Ben orada yaşamıyorum ama daha önce Beyoğlu`nu ziyarete gittiğimde saçları ağarmaya yüz tutmuş olan bu abiyi her sokakta gördüğümü hatırlıyorum. Hangi sokağa gitsem onunla karşılaşıyordum. Hatta orada harika sarmaşıklarla süslü bir evin olduğunu bildiğim bir sokağa girdiğimde o da ters yönden sokağa girmişti ve bir anlığına kafasını kaldırıp gözüme baktığında o iki saniye içerisinde gözlerinin içinde sakladığı umut ve hüzün kırıntıları yüreğime bir ok gibi saplanmıştı. Bir insan bu kadar mı kederli olur, bu kadar mı barındırır umudu içinde?
 
Beni merak içinde bırakan bu halinden ötürü onu takip etme kararı aldım. En azından kalbinde sakladığı ve gözlerinde yansıma yapan bu duyguların izahını onun dilinden duyma olasılığına da sahip olmuş olurum diyerek arkasından ilerledim. Bulunduğumuz sokağın sonunda yeni sokağa açılan yerden dönüp orada yaşayanlar ve turistler dışında insanların çok uğramadığı, uğrasa da birkaç saniyede yol alıp gittikleri o sokağa girdik. 4 blok sonra Fransız mimari evin tam önündeydi. Durdu, tezgahını oraya sabitleyip katlanır sandalyesini çıkardı ve oturdu. Gözleri karşıda, elleri kucağında öylece beklemeye başladı.
 
Hatırlıyorum, tam üç saat boyunca yani saat altıyı vurana kadar o, yerinden kımıldamadan bekledi orada. Ben de bekledim. Gidip neden beklediğini sorabilecekken sormadım ve onunla beraber o pencereye bakıp bekledim. Tuhaf, öyle tuhaf bir durumdu ki adamın içindeki umut ve kederi içimde hissettim.

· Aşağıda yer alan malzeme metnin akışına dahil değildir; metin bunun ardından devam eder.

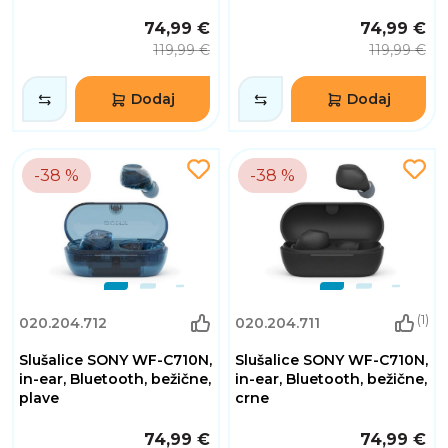
74,99 €
74,99 €
119,99 €
119,99 €
Dodaj
Dodaj
-38 %
-38 %
(1)
020.204.712
020.204.711
Slušalice SONY WF-C710N,
Slušalice SONY WF-C710N,
in-ear, Bluetooth, bežične,
in-ear, Bluetooth, bežične,
plave
crne
74,99 €
74,99 €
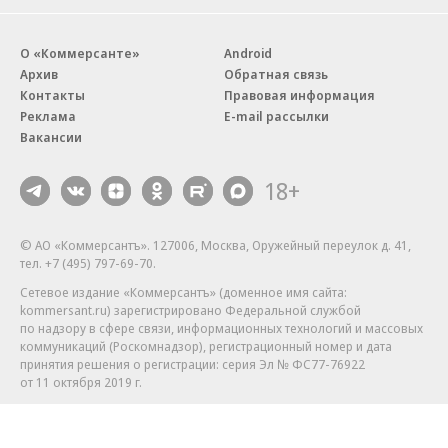
О «Коммерсанте»
Android
Архив
Обратная связь
Контакты
Правовая информация
Реклама
E-mail рассылки
Вакансии
18+
© АО «Коммерсантъ». 127006, Москва, Оружейный переулок д. 41,
тел. +7 (495) 797-69-70.
Сетевое издание «Коммерсантъ» (доменное имя сайта:
kommersant.ru) зарегистрировано Федеральной службой
по надзору в сфере связи, информационных технологий и массовых
коммуникаций (Роскомнадзор), регистрационный номер и дата
принятия решения о регистрации: серия
Эл № ФС77-76922
от 11 октября 2019 г.
Партнерские проекты/материалы, новости компаний, материалы
с пометкой «Промо» и «Официальное сообщение» опубликованы
на коммерческой основе.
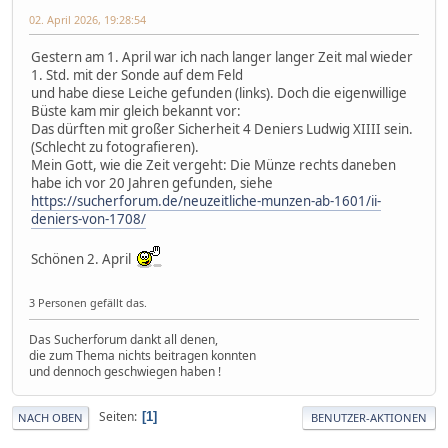
02. April 2026, 19:28:54
Gestern am 1. April war ich nach langer langer Zeit mal wieder
1. Std. mit der Sonde auf dem Feld
und habe diese Leiche gefunden (links). Doch die eigenwillige
Büste kam mir gleich bekannt vor:
Das dürften mit großer Sicherheit 4 Deniers Ludwig XIIII sein.
(Schlecht zu fotografieren).
Mein Gott, wie die Zeit vergeht: Die Münze rechts daneben
habe ich vor 20 Jahren gefunden, siehe
https://sucherforum.de/neuzeitliche-munzen-ab-1601/ii-
deniers-von-1708/
Schönen 2. April
3 Personen gefällt das.
Das Sucherforum dankt all denen,
die zum Thema nichts beitragen konnten
und dennoch geschwiegen haben !
Seiten
1
NACH OBEN
BENUTZER-AKTIONEN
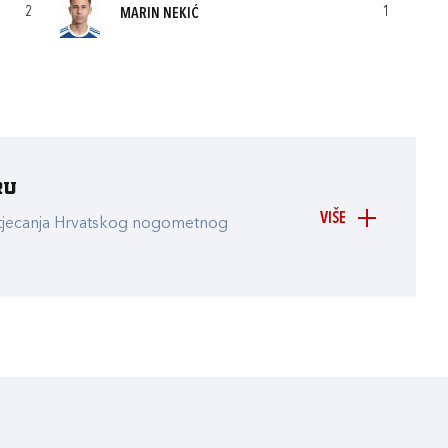
2
1
MARIN NEKIĆ
ru
VIŠE
atjecanja Hrvatskog nogometnog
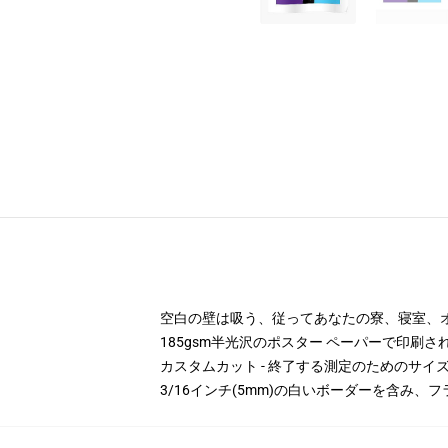
空白の壁は吸う、従ってあなたの寮、寝室、
185gsm半光沢のポスター ペーパーで印刷さ
カスタムカット - 終了する測定のためのサ
3/16インチ(5mm)の白いボーダーを含み、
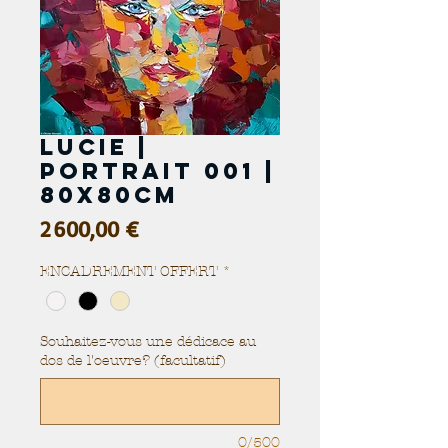
Lucie |
Portrait 001 |
80x80cm
Prix
2 600,00 €
ENCADREMENT OFFERT
*
Souhaitez-vous une dédicace au
dos de l'oeuvre? (facultatif)
0/500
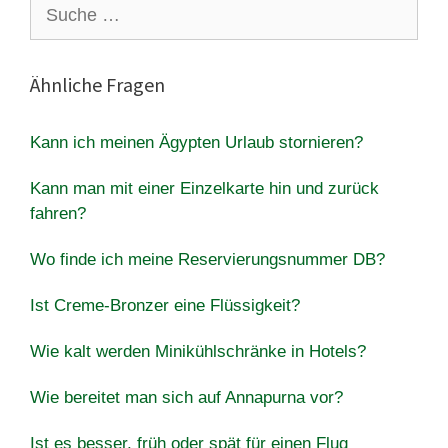
Suche
nach:
Ähnliche Fragen
Kann ich meinen Ägypten Urlaub stornieren?
Kann man mit einer Einzelkarte hin und zurück
fahren?
Wo finde ich meine Reservierungsnummer DB?
Ist Creme-Bronzer eine Flüssigkeit?
Wie kalt werden Minikühlschränke in Hotels?
Wie bereitet man sich auf Annapurna vor?
Ist es besser, früh oder spät für einen Flug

Saatin altıyı vurmasına bir dakika kalana kadar bile hep umutla bekledik. Beklenen kişi o pencereden çıkacak ve Galata`nın limonata abisine el sallayacaktı, Limonata Abi de ona karşılık verecekti. Sonra o kişi aşağıya inip onunla beraber limonata içecekti. Bu ânı beklediğini görebiliyordum. Hatta öyle ki o, boş pencereye el sallayıp açılmayacağını bildiği kapıya baktığında hikayenin bir kısmını böylece anlamıştım. Sonra sanki yanında biri varmış gibi gülümseyerek yeni doldurduğu bardağı karşıya uzattı. O kişinin gerçek olduğunu ve bardağı aldığını düşünerek bardağı bıraktı, haliyle bardak yere düştü ve tam o anda saat altıyı vurdu. Kolumdaki saatten gelen o küçük, tiz ses kulaklarımda yankılanırken bardağın düşüşüyle gerçeğe dönen abi de yüzünde yer edinmek için didinen tebessümü yere atarak hüznüyle beraber o sokaktan çıktı.
 
Arkasından gitmedim. Omzu öylesine düşmüştü ki ânın verdiği kederle o kaldırıma bu sefer ben oturdum ve saatin altıyı vururkenki hainliği ile baş etmeye çalışırken gözyaşlarımın akmasına izin verdim. Şimdi öyle iyi anlıyorum ki hüzün ve umudun dostluğunu. Meğer iki çift göze ne kadar da yakışıyorlarmış.
 
O günden sonra kimseyi bekletmemeye çalıştım. Eğer o ân onunla buluşamayacaksam birkaç gün önceden söylüyorum ve böylece kimse mağdur olmuyor. En azından yüreklerindeki hayal kırıklığının gözlerinde perdelenmesinin sebebi olmamaya çabalıyorum.


GENÇ'ın Yazısı.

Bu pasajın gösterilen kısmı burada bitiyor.